When asked to describe the device, Fowler said, “I’m not an expert in explosives by any means. I will say the experts on scene with the Northwest Georgia Bomb Squad ... stated that device, while not a pipe bomb, was a destructive device that would have caused serious bodily injury and probably death to anyone in proximity should it have been detonated.”
The 18-inch-long-by-2.5-inch-wide metal pipe was capped, soldered with a fuse on one end with the other end left open. According to Fowler, the device was extricated by bomb technicians, buried 3 feet underground and detonated.
Fowler declined to say what type explosives were inside the pipe or where King may have gotten the device, saying both matters were under investigation.
Under the Official Code of Georgia Annotated Title 16-4-10, which addresses domestic terrorism, “As used in this Code section, ‘domestic terrorism’ means any violation of, or attempt to violate, the laws of this state or of the United States which:
“(1) Is intended or reasonably likely to injure or kill not less than ten individuals as part of a single unlawful act or a series of unlawful acts which are interrelated by distinguishing characteristics; and
“(2)(A) Is intended to intimidate the civilian population of this state, any of its political subdivisions, or of the United States ... .”
The code goes on, but Fowler quoted the beginning of the law during Thursday’s meeting.
He said evidence led a superior court judge to issue arrest warrants for domestic terrorism, reckless conduct, possession of explosive device and transporting an explosive device.
Lead investigator APD Lt. Mike Fitz said Thursday he would pursue the charges at the state level.
“I took the domestic terrorism charge based off the probable cause I had,” he said.
When asked repeatedly Thursday if King, family or friends had indicated a plan, comments or concerns the man may have planned to carry out a terroristic act, Fowler declined to answer, saying the matters were “not open for public discussion.”
“Federal authorities interviewed Mr. King at the Bartow County Jail. The details surrounding that interview are not able to be disclosed at this time due to the ongoing investigation.”
As for a search of the property, Fowler said he was not aware of any search and the property involved was outside the city’s jurisdiction.
When asked if the property would be searched and when, Fowler said, “I’m not at liberty to discuss that part right now because it is part of another agency’s ongoing investigation.
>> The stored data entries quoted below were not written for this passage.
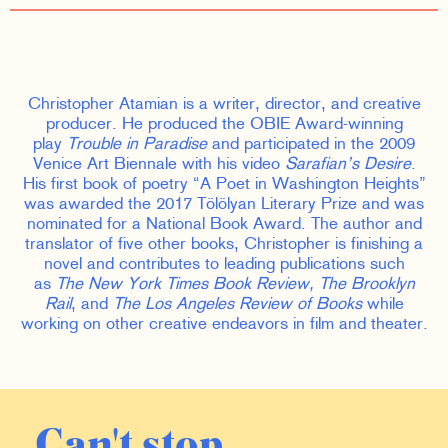
Christopher Atamian is a writer, director, and creative
producer. He produced the OBIE Award-winning
play
Trouble in Paradise
and participated in the 2009
Venice Art Biennale with his video
Sarafian’s Desire
.
His first book of poetry “A Poet in Washington Heights”
was awarded the 2017 Tölölyan Literary Prize and was
nominated for a National Book Award. The author and
translator of five other books, Christopher is finishing a
novel and contributes to leading publications such
as
The New York Times Book Review, The Brooklyn
Rail
, and
The Los Angeles Review of Books
while
working on other creative endeavors in film and theater.
Can't stop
“There’s several different agencies that have taken an interest in this, among those would be the Federal Bureau of Investigation, the [Bureau of Alcohol, Tobacco, Firearms and Explosives], the county sheriff’s office has taken an interest in it as the initial investigation sparked from their incident, as well as the [Georgia Bureau of Investigation].”
Fowler said with the city wrapping up its investigation, where the case goes will be up to the U.S. Attorney.
“[If the case becomes a federal matter] would be up to the U.S. Attorney as to where they decide to file any charges in addition to ours or they take over the case,” he said. “The part that occurred here is being handled as a state-level case. Now, the other elements surrounding this case is what the federal government and GBI are looking into.”
However, Fitz and Police Chief Robert Jones said no other agencies were looking into the matter.
“They’ve not [expressed any interest] to me,” Fitz said in a phone interview.
Jones, who was not present at the press conference, said via message, “I don’t know that the BCSO is investigating this. The FBI [deferred] to the ATF for investigation. The GBI has never been involved.”
County officials also declined to pick up the case.
“The Bartow County Sheriff’s Office is not conducting any further investigation into the arrest of Bryan King,” Sheriff Clark Millsap said.
With Adairsville planning no more arrests, it appears no others will be charged in the case.